Please output only the lines that begin at the line with "This screenshot has height=2576, width=202." and run through the end of the entries below, exactly as written. Drop all pictures.

▶ **INPUT DATA**:
- - -

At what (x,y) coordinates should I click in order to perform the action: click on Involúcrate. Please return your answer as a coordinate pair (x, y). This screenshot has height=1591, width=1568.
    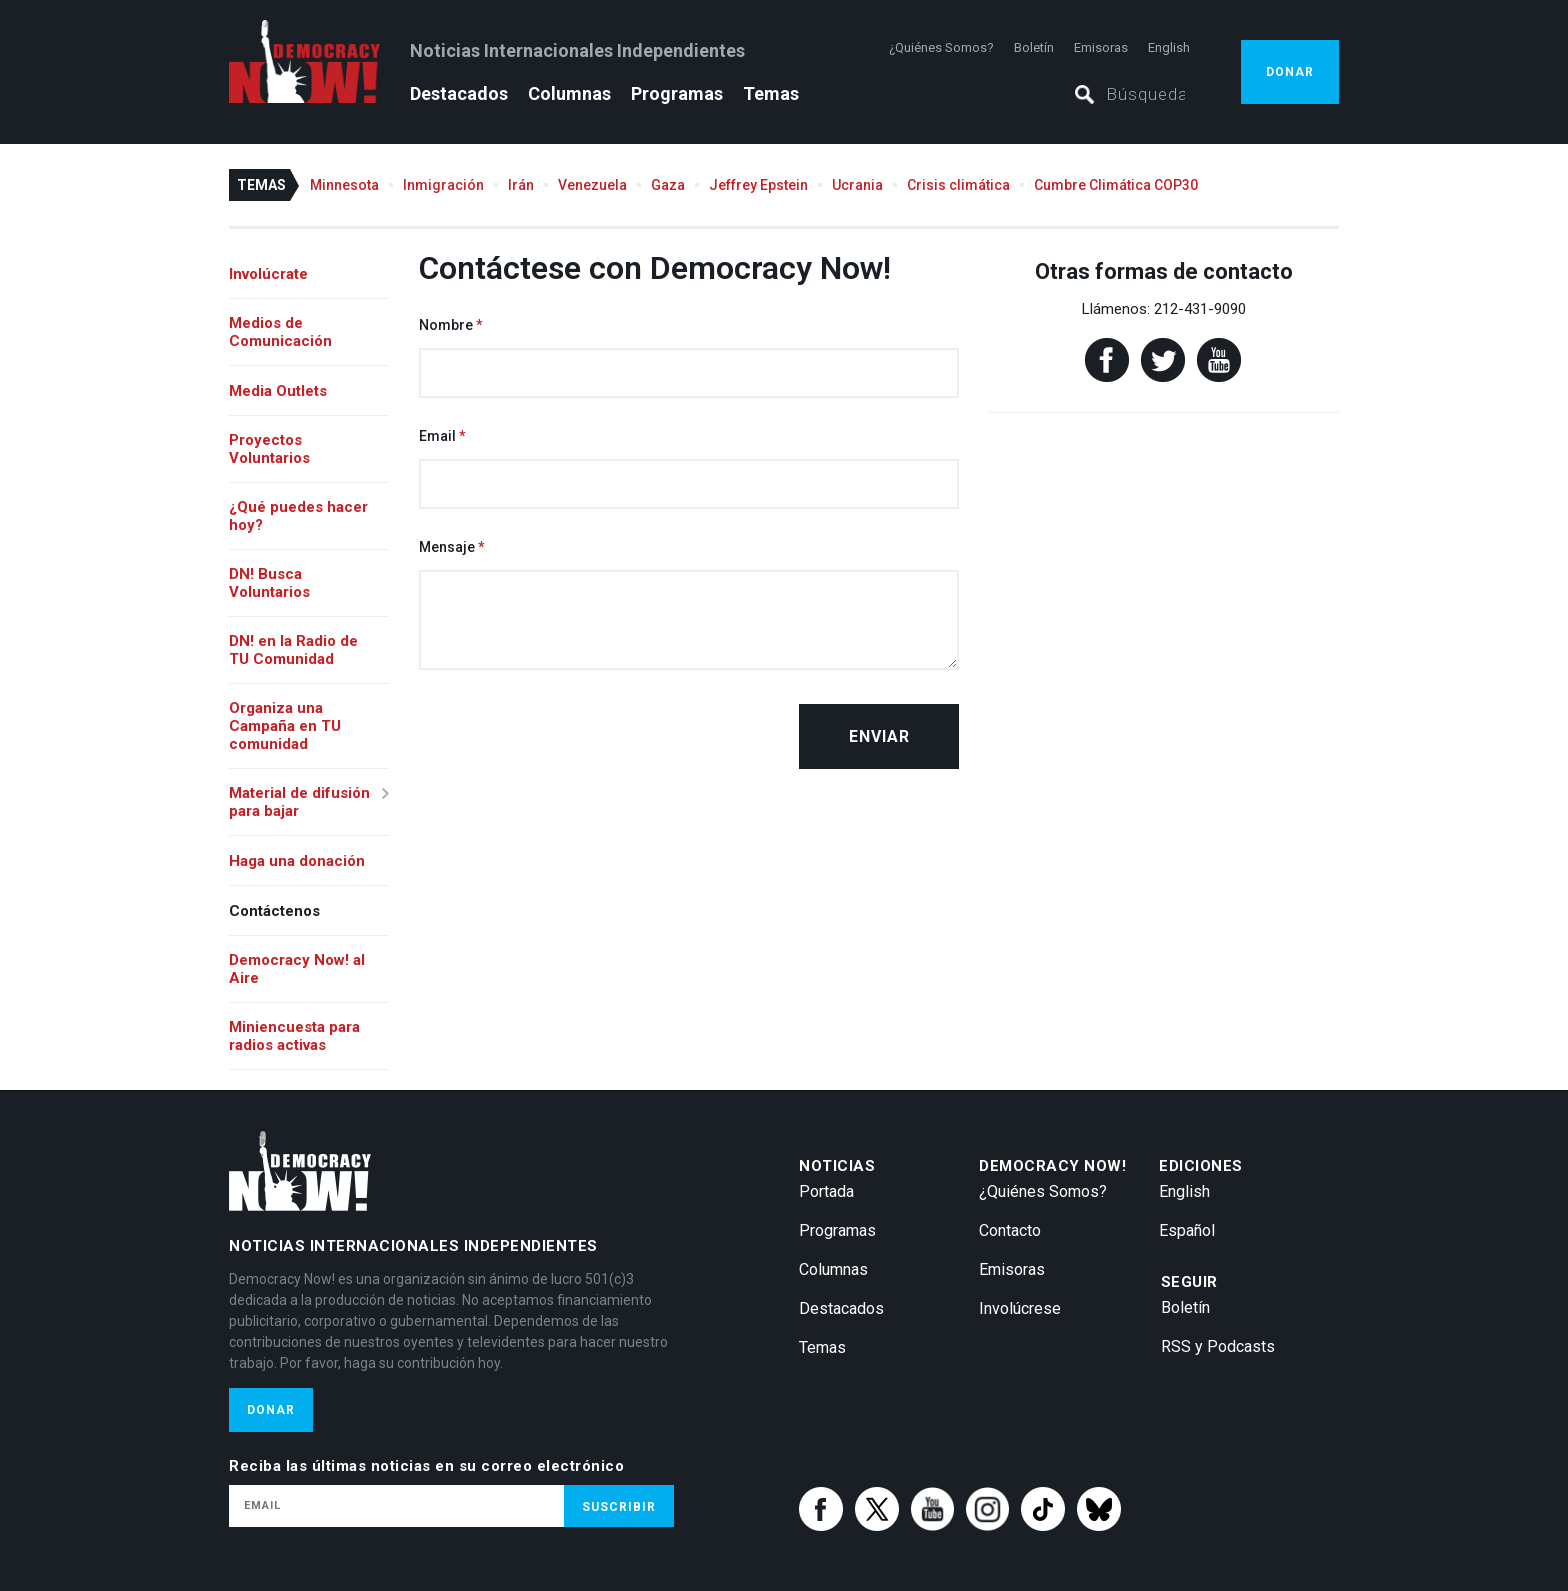
    Looking at the image, I should click on (268, 274).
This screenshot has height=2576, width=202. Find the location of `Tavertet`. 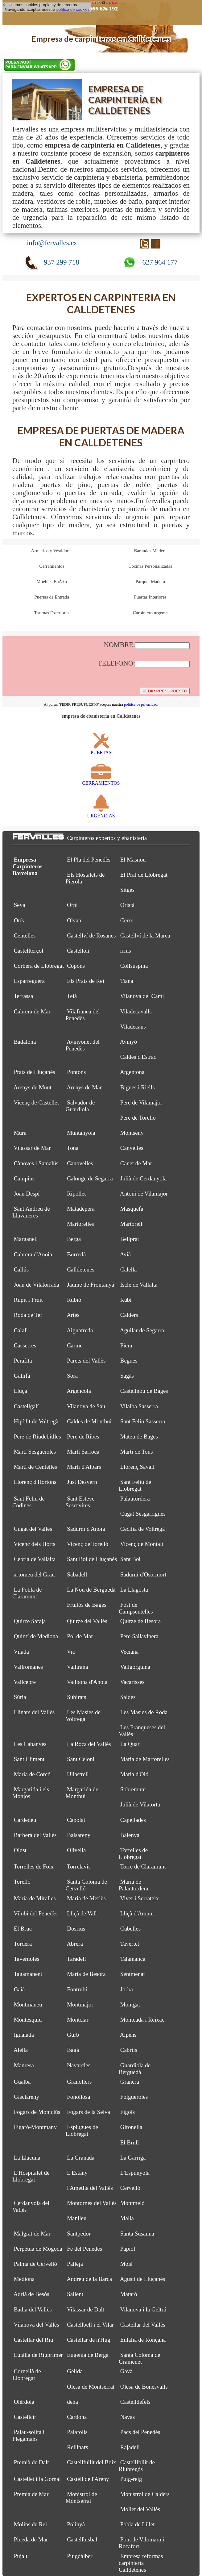

Tavertet is located at coordinates (129, 1943).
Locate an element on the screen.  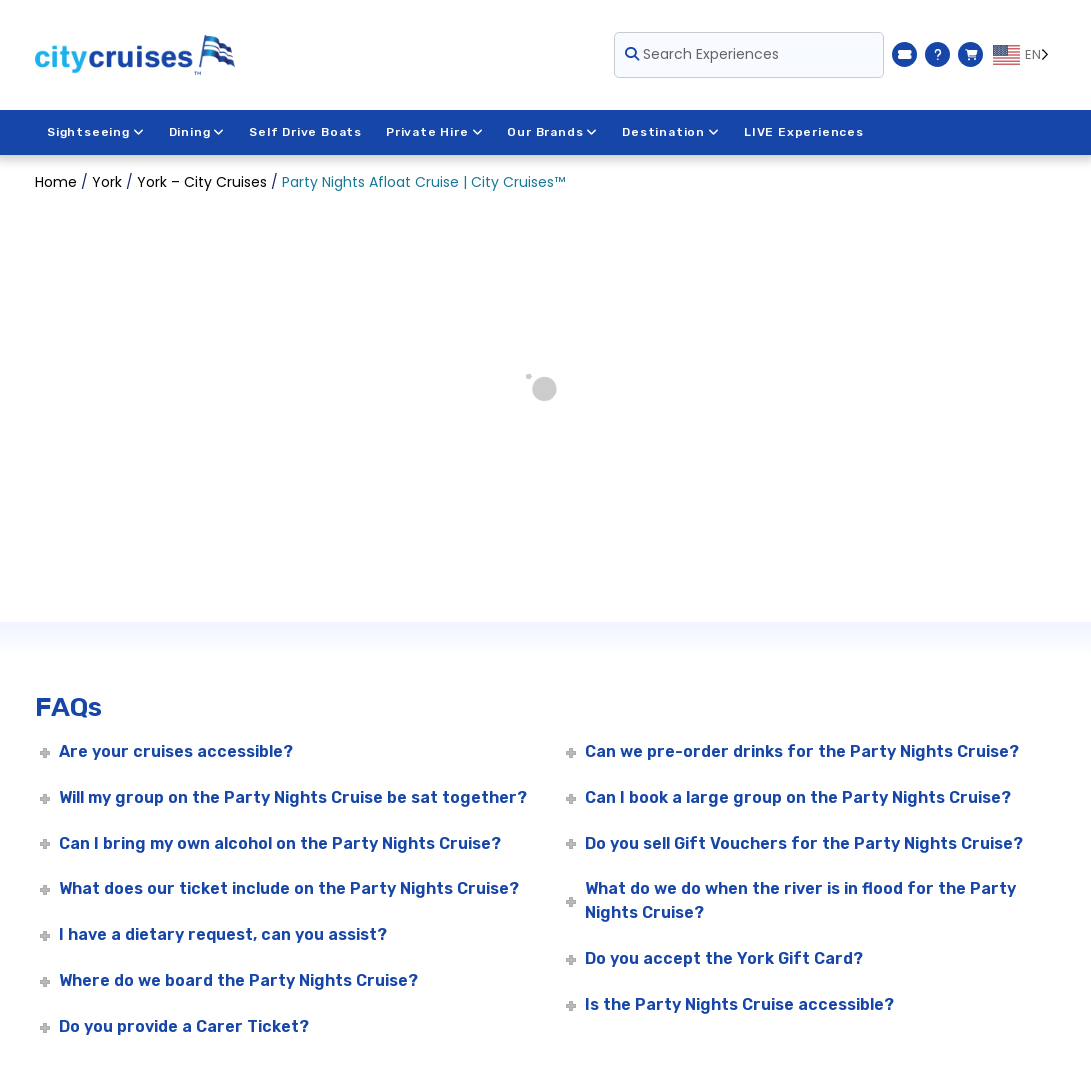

- - -

▶ **OUTPUT FOR THIS TASK**:
This screenshot has height=2576, width=202. Find the location of `Tavertet`. 

Tavertet is located at coordinates (129, 1943).
Locate an element on the screen.  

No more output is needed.